I found his “film scoring techniques” segment fascinating as it gave us a just a small glimpse into the type of discussions he has with Spielberg. The audience seemed to respond well to it also especially when he said “that is our assignment”.

I always find these concerts a little surreal because film music is such a niche and knowing anyone in your offline life who knows anything about film music is such a rarity; so seeing an entire symphony hall filled with people who want to see JW was nice, especially the immediate standing ovation he got the instant the Star Wars main theme finished. Of course, there is a considerable difference between the general public who wants to hear old favorites such as ET, Star Wars, Indy  to hardcore fans to scour video game files for unreleased music but it was still nice to see so much admiration for him.
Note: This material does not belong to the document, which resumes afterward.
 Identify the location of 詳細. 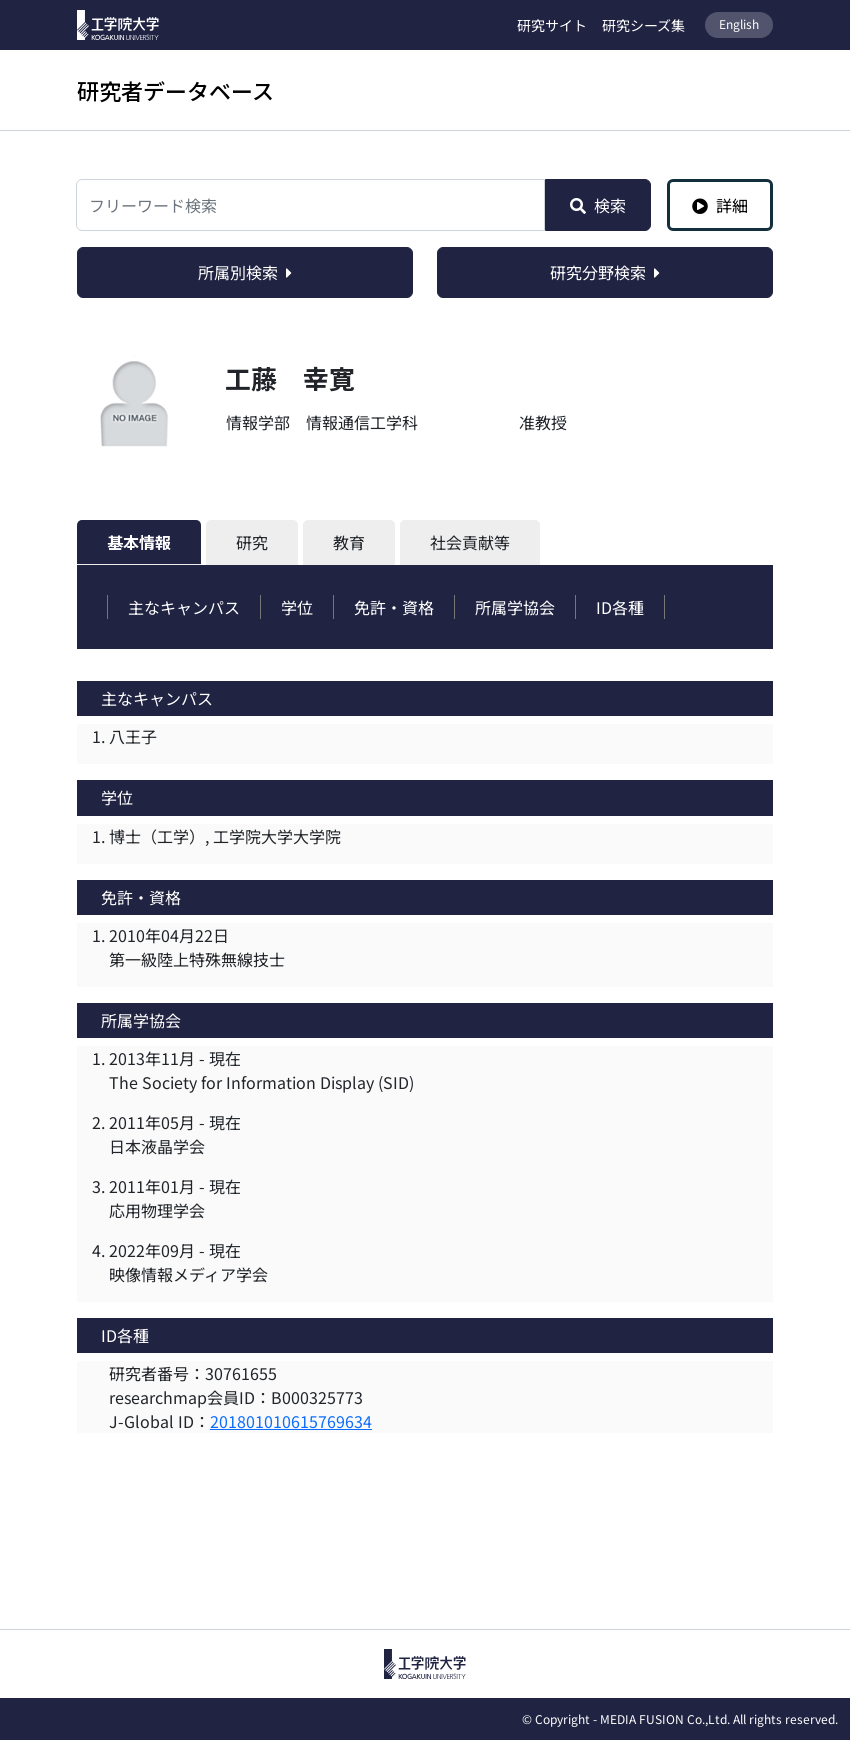
(720, 205).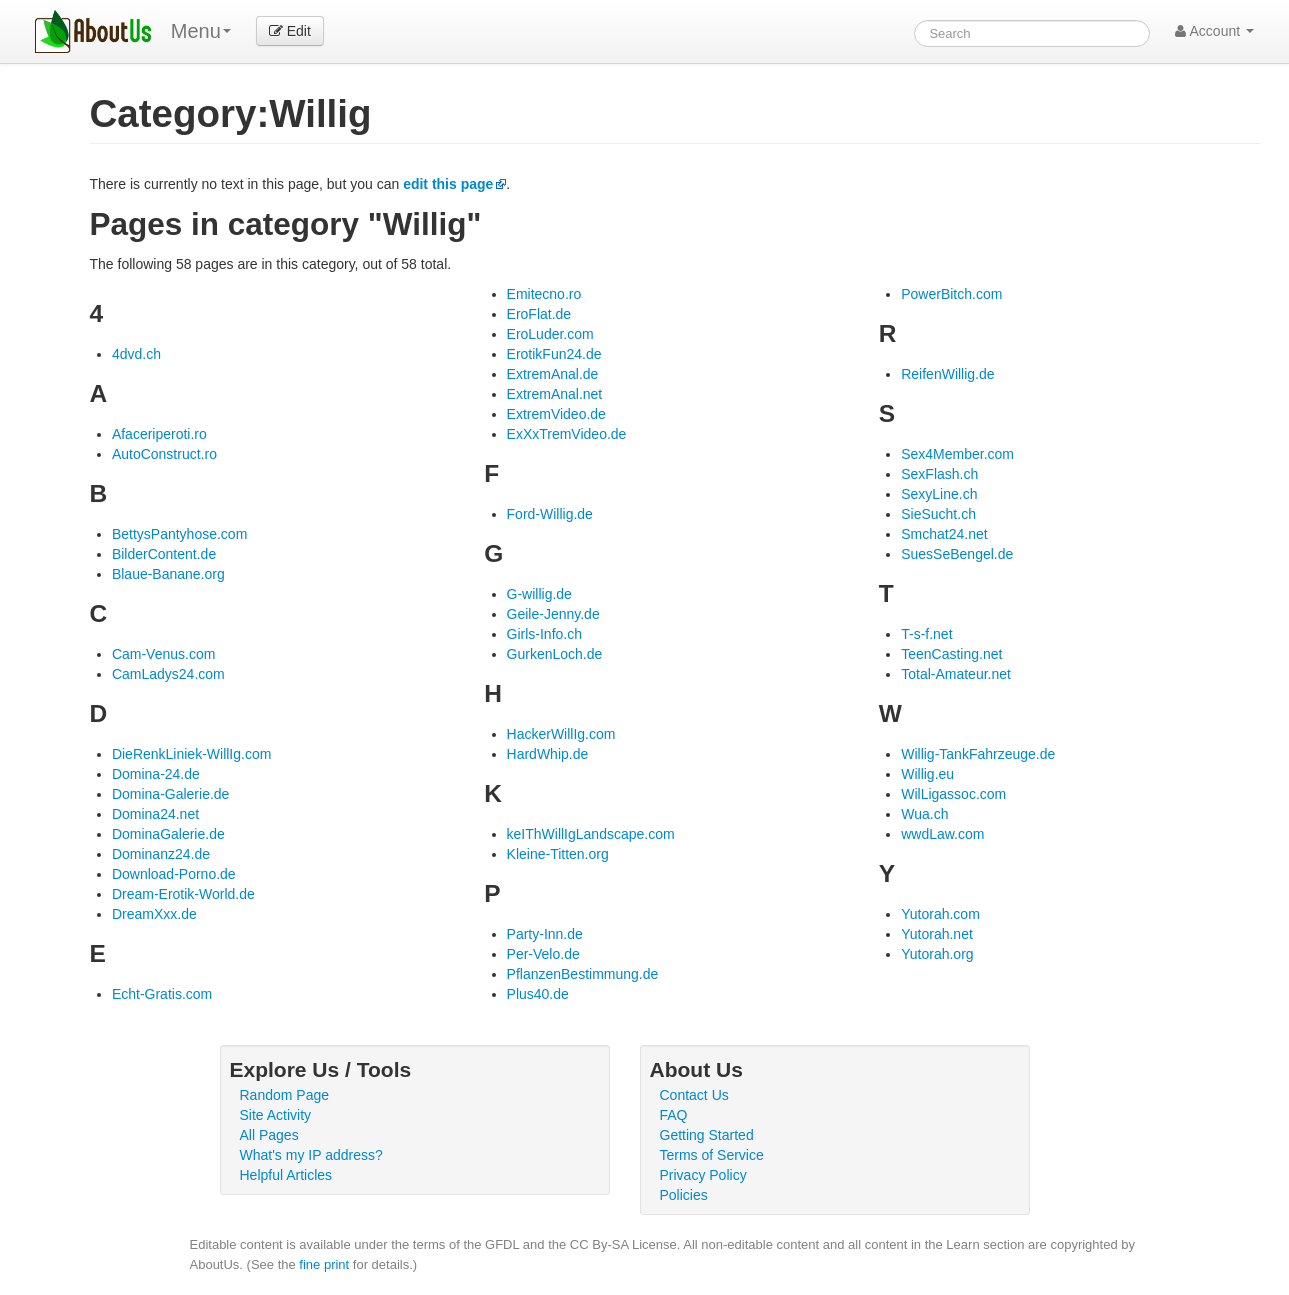 The image size is (1289, 1295). I want to click on 4dvd.ch, so click(136, 354).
I noticed a few little moments during the concert. Firstly, at one point a women to my right was removed for recording with her phone. Later at the end of the evening, JW pointed to her and made a little camera gesture while smiling. I didn’t notice him seeing her leaving but he was probably looking at the cellos / double bass when it happened and saw it. I’m sure that little moment with him softened the blow for her of being escorted out of the hall! Secondly, at about 4 times during the Star Wars main theme, the first and second violinists laughed. They both laughed at exactly the same times and it looked like they were noticing something on the music sheet. None of the other violinists were laughing so I was wondering what the hell they could be seeing?

This was my first time attending a Pops concert. I was very impressed by Symphony Hall which looks stunning, but I wasn’t too keen on the serving of food during the show. Thankfully the people at my table didn’t eat anything so I wasn’t distracted except for a women two tables over who was opening cookies wrapped in the noisiest known to mankind, but that only lasted about a minute or so. I actually found the sight of the waiters darting between tables a little more annoying.

It was a pleasure meeting everyone, including Jason even if it was just a brief handshake and Meaghan who I had already met in New Year a few years ago. I hope to return to Boston next year and I’ll definitely attend any JWFan dinner.